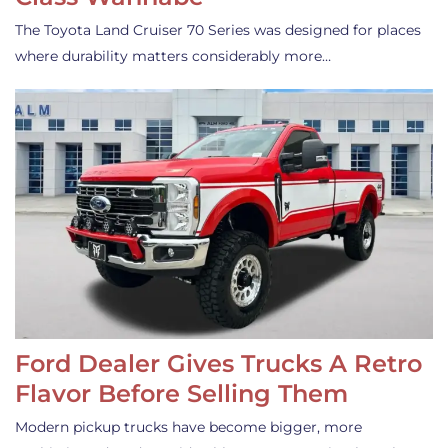
The Toyota Land Cruiser 70 Series was designed for places
where durability matters considerably more…
Ford Dealer Gives Trucks A Retro
Flavor Before Selling Them
Modern pickup trucks have become bigger, more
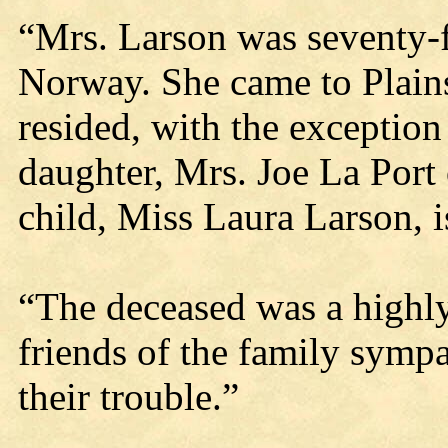
“Mrs. Larson was seventy-f
Norway. She came to Plains
resided, with the exception 
daughter, Mrs. Joe La Port
child, Miss Laura Larson, is
“The deceased was a highl
friends of the family sympa
their trouble.”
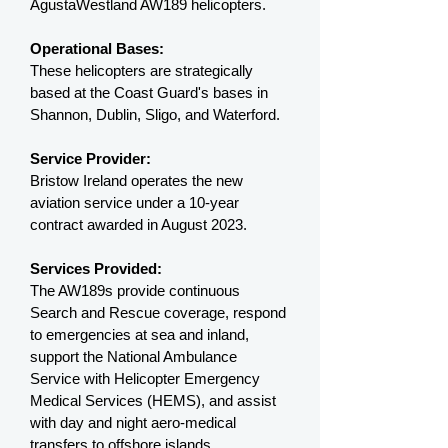
AgustaWestland AW189 helicopters.
Operational Bases:
These helicopters are strategically
based at the Coast Guard's bases in
Shannon, Dublin, Sligo, and Waterford.
Service Provider:
Bristow Ireland operates the new
aviation service under a 10-year
contract awarded in August 2023.
Services Provided:
The AW189s provide continuous
Search and Rescue coverage, respond
to emergencies at sea and inland,
support the National Ambulance
Service with Helicopter Emergency
Medical Services (HEMS), and assist
with day and night aero-medical
transfers to offshore islands.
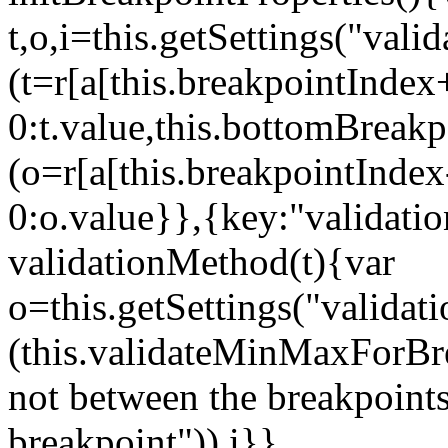
t,o,i=this.getSettings("va
(t=r[a[this.breakpointIndex
0:t.value,this.bottomBreak
(o=r[a[this.breakpointInde
0:o.value}},{key:"validati
validationMethod(t){var
o=this.getSettings("validat
(this.validateMinMaxForBrea
not between the breakpoints
breakpoint")),i}},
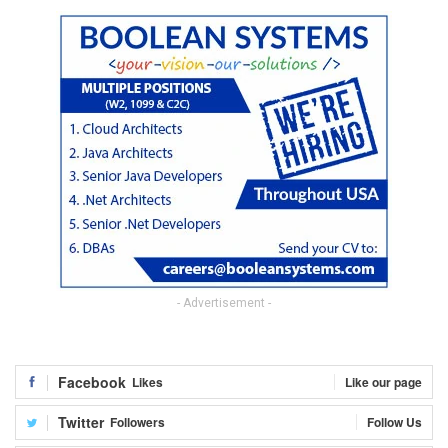
- Advertisement -
Facebook
Likes
Like our page
Twitter
Followers
Follow Us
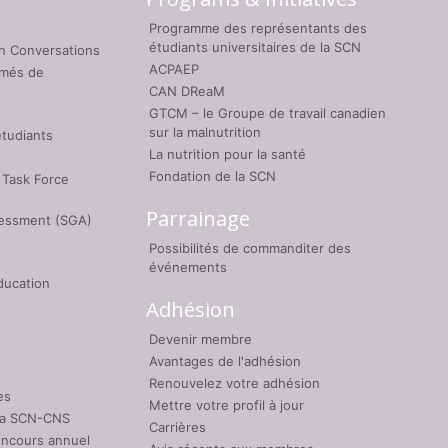
Programme des représentants des
étudiants universitaires de la SCN
on Conversations
ACPAEP
umés de
CAN DReaM
GTCM – le Groupe de travail canadien
sur la malnutrition
étudiants
La nutrition pour la santé
Fondation de la SCN
 Task Force
Parrainage
sessment (SGA)
Possibilités de commanditer des
événements
ducation
Adhésion
Devenir membre
Avantages de l'adhésion
Renouvelez votre adhésion
es
Mettre votre profil à jour
 la SCN-CNS
Carrières
oncours annuel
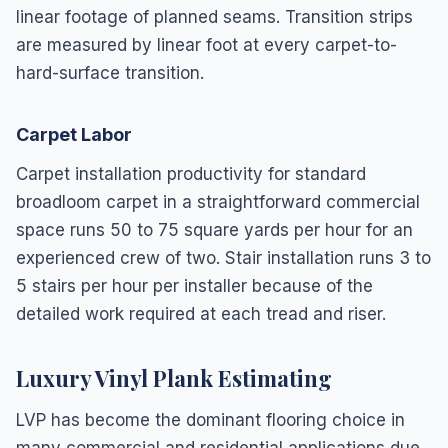
linear footage of planned seams. Transition strips
are measured by linear foot at every carpet-to-
hard-surface transition.
Carpet Labor
Carpet installation productivity for standard
broadloom carpet in a straightforward commercial
space runs 50 to 75 square yards per hour for an
experienced crew of two. Stair installation runs 3 to
5 stairs per hour per installer because of the
detailed work required at each tread and riser.
Luxury Vinyl Plank Estimating
LVP has become the dominant flooring choice in
many commercial and residential applications due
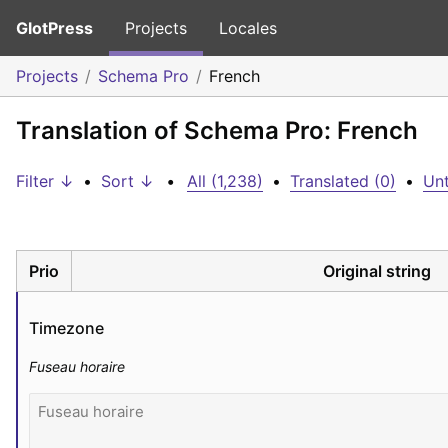
GlotPress
Projects
Locales
Projects
Schema Pro
French
Translation of Schema Pro: French
Filter ↓
•
Sort ↓
•
All (1,238)
•
Translated (0)
•
Unt
Prio
Original string
Timezone
Fuseau horaire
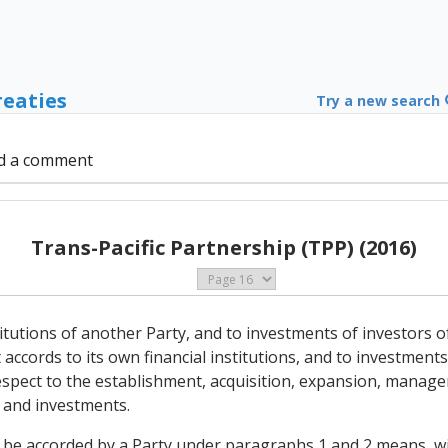
reaties
Try a new search
d a comment
Trans-Pacific Partnership (TPP) (2016)
stitutions of another Party, and to investments of investors of
accords to its own financial institutions, and to investments 
 respect to the establishment, acquisition, expansion, manag
s and investments.
o be accorded by a Party under paragraphs 1 and 2 means, wit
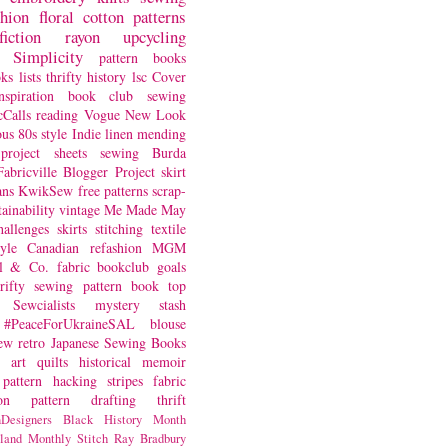
shion
floral
cotton
patterns
fiction
rayon
upcycling
Simplicity
pattern books
oks
lists
thrifty
history
lsc
Cover
nspiration
book club
sewing
Calls
reading
Vogue
New Look
ous
80s style
Indie
linen
mending
project
sheets
sewing
Burda
Fabricville Blogger Project
skirt
ans
KwikSew
free patterns
scrap-
tainability
vintage
Me Made May
hallenges
skirts
stitching
textile
yle
Canadian
refashion
MGM
sl & Co.
fabric
bookclub
goals
hrifty sewing
pattern book
top
Sewcialists
mystery
stash
#PeaceForUkraineSAL
blouse
iew
retro
Japanese Sewing Books
art quilts
historical
memoir
pattern hacking
stripes
fabric
on
pattern drafting
thrift
Designers
Black History Month
land
Monthly Stitch
Ray Bradbury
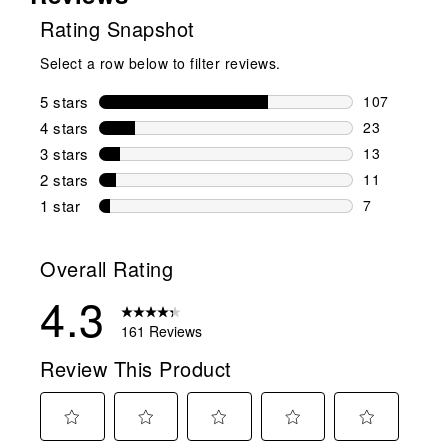
Rating Snapshot
Select a row below to filter reviews.
5 stars
stars
107
107 reviews 
4 stars
stars
23
23 reviews w
3 stars
stars
13
13 reviews w
2 stars
stars
11
11 reviews w
1 star
stars
7
7 reviews wit
Overall Rating
4.3
161 Reviews
Review This Product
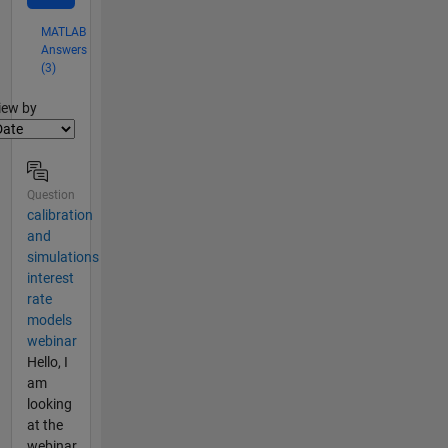
MATLAB
Answers
(3)
lter2
iew by
Question
calibration
and
simulations
interest
rate
models
webinar
Hello, I
am
looking
at the
webinar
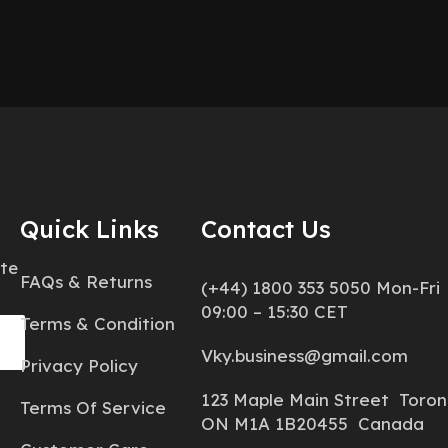
Quick Links
Contact Us
ate
FAQs & Returns
(+44) 1800 353 5050 Mon-Fri
09:00 – 15:30 CET
Terms & Condition
Vky.business@gmail.com
Privacy Policy
123 Maple Main Street Toron
Terms Of Service
ON M1A 1B20455 Canada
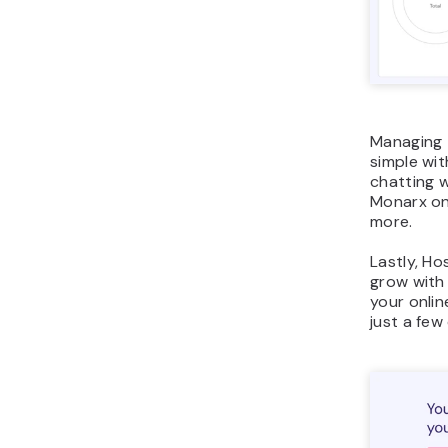
Managing t
simple wi
chatting wi
Monarx on
more.
Lastly, Ho
grow with
your onlin
just a few 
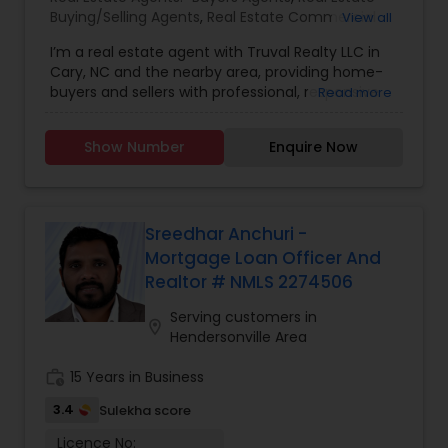
Buying/Selling Agents
,
Real Estate Commercial
View all
Agents
,
Real Estate Residential Agents
,
Rental
I’m a real estate agent with Truval Realty LLC in
Agents
,
Sellers Agents
,
Property Management
Cary, NC and the nearby area, providing home-
Agency
buyers and sellers with professional, responsive
Read more
and attentive real estate services. Want an
agent who'll really listen to what you want in a
Show Number
Enquire Now
home? Need an agent who knows how to
effectively market your home so it sells? Give
me a call! I'm eager to help and would love to
talk to you.
Sreedhar Anchuri -
Mortgage Loan Officer And
Realtor # NMLS 2274506
Serving customers in
location_on
Hendersonville Area
work_history
15 Years in Business
3.4
Sulekha score
Licence No:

************

WORK TO BE COMPLETED: Please find the lines in the data that contain the word "getSettings" and copy them.

EXERCISE RESPONSE:
t,o,i=this.getSettings("va
o=this.getSettings("validat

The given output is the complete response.